As banks everywhere espouse the public cloud, however, the abilities of their existing technology staff can be found wanting. Current developers either need to supplement their abilities fast or to risk being superannuated by other people who come with a more updated toolbox.
Two Goldman vice presidents explained as much at last week’s Amazon Web Services (AWS) re:Invent event. Vicky Ledda, a VP in global investment research engineering, and Yun Zhang, a VP in the core engineering group, explained how they were charged with migrating the bank’s global investment research portal to the public cloud in a two-step process that involved the creation of a ‘research lite’ portal, followed by full migration sometime next year.
“It’s about more than just learning about the Cloud and AWS,” Ledda said during the presentation. “As soon as you move to the cloud, the average developer will be responsible for a lot more than they used to be, from networking to security to operational support.”

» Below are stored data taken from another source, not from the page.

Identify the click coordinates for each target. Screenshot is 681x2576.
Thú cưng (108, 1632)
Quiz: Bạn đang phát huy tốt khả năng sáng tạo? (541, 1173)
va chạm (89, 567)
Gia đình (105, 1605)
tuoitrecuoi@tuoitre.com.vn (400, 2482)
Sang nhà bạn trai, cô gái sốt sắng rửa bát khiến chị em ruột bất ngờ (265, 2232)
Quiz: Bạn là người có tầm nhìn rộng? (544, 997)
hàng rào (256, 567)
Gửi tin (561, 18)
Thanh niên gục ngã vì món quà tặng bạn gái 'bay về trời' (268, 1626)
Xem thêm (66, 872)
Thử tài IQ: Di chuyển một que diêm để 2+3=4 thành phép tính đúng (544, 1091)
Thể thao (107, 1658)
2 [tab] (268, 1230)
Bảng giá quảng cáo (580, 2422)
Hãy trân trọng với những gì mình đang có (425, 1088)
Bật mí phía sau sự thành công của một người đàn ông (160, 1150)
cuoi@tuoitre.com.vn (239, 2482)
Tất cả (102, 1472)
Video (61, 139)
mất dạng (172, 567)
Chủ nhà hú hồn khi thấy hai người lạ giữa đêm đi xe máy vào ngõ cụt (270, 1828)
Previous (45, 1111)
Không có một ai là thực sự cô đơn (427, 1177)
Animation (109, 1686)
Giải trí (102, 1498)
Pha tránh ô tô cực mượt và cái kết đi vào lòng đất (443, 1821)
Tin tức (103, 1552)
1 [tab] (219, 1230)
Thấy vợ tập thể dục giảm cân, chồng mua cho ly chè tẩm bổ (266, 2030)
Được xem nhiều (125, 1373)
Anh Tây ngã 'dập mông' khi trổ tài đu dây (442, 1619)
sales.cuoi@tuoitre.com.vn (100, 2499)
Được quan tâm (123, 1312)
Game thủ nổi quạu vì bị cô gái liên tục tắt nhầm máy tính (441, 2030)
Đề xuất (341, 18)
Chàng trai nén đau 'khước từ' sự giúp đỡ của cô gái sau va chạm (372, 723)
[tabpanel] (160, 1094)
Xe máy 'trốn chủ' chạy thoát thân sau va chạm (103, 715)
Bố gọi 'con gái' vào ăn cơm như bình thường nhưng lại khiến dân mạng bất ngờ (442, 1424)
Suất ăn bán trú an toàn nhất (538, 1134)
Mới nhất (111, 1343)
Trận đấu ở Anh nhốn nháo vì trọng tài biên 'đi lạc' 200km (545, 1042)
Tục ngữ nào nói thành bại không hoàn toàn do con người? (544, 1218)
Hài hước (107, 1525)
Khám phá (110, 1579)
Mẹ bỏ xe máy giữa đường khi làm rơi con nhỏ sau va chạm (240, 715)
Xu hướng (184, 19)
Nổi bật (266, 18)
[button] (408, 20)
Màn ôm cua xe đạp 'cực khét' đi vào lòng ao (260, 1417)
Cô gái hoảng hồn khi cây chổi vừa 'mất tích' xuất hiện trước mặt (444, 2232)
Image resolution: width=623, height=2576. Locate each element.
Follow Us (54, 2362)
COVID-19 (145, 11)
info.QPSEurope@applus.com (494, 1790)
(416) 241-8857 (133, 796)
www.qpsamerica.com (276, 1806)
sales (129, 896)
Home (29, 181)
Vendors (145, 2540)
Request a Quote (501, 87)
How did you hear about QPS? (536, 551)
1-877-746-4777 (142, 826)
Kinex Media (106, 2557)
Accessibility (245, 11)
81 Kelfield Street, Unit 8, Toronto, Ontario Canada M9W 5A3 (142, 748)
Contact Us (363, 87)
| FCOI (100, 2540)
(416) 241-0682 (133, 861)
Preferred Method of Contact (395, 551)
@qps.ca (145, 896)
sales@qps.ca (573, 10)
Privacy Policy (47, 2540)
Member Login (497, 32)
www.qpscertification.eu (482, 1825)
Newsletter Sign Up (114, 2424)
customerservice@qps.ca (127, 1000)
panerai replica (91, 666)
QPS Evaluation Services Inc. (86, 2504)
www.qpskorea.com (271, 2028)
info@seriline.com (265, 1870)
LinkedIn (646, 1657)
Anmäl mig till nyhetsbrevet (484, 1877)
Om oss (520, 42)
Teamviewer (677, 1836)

This is a change to the previous state of affairs. Before their team began using the cloud, Ledda said, software developers had “the luxury of not having to worry about networks, or network security.” Someone else dealt with databases and networks; the developer’s role simply involved worrying about “Java or C++ code and if it works, perfect.”
But a public-cloud migration comes with different concerns. “A developer is looking at the whole account,” Ledda said. Developers are making decisions about virtual private clouds, what sits on public and private subnets, the control of ingress and egress, firewalls, and so on.
“This has been quite challenging for everyone on the journey,” Ledda continued. “You need to pick up your textbook and to read about computer networking and Amazon menus.” Today’s developers control their own fates, she added: “Please polish your networking skills.”
Goldman Sachs: Too Late to Amazon’s Services?
It helps, too, to have an understanding of the tools available through Amazon. Both Ledda and Zhang said Goldman adopted Amazon’s services too late. “We were only doing tools discovery and adoption at the last minute,” Zhang explained. “If we had invested in tooling that helped us do the migration and security monitoring early, that could have helped. My advice to everyone here is to invest in tooling early.”
Ultimately, Goldman did invest in Amazon tools… which it then had to modify. “A lot of AWS products come with inbuilt security capabilties, but in the financial industry they are likely not enough,” said Ledda. “You also need to customise the AWS product with additional tooling and processes.”
Although migrating to the public cloud might initially seem easy, it really isn’t, said the two Goldman VPs. “Our initial migration took 18 tries,” Ledda said. “I remember, it was a long night,” Zhang added.
A modified version of this article appeared in eFinancialCareers.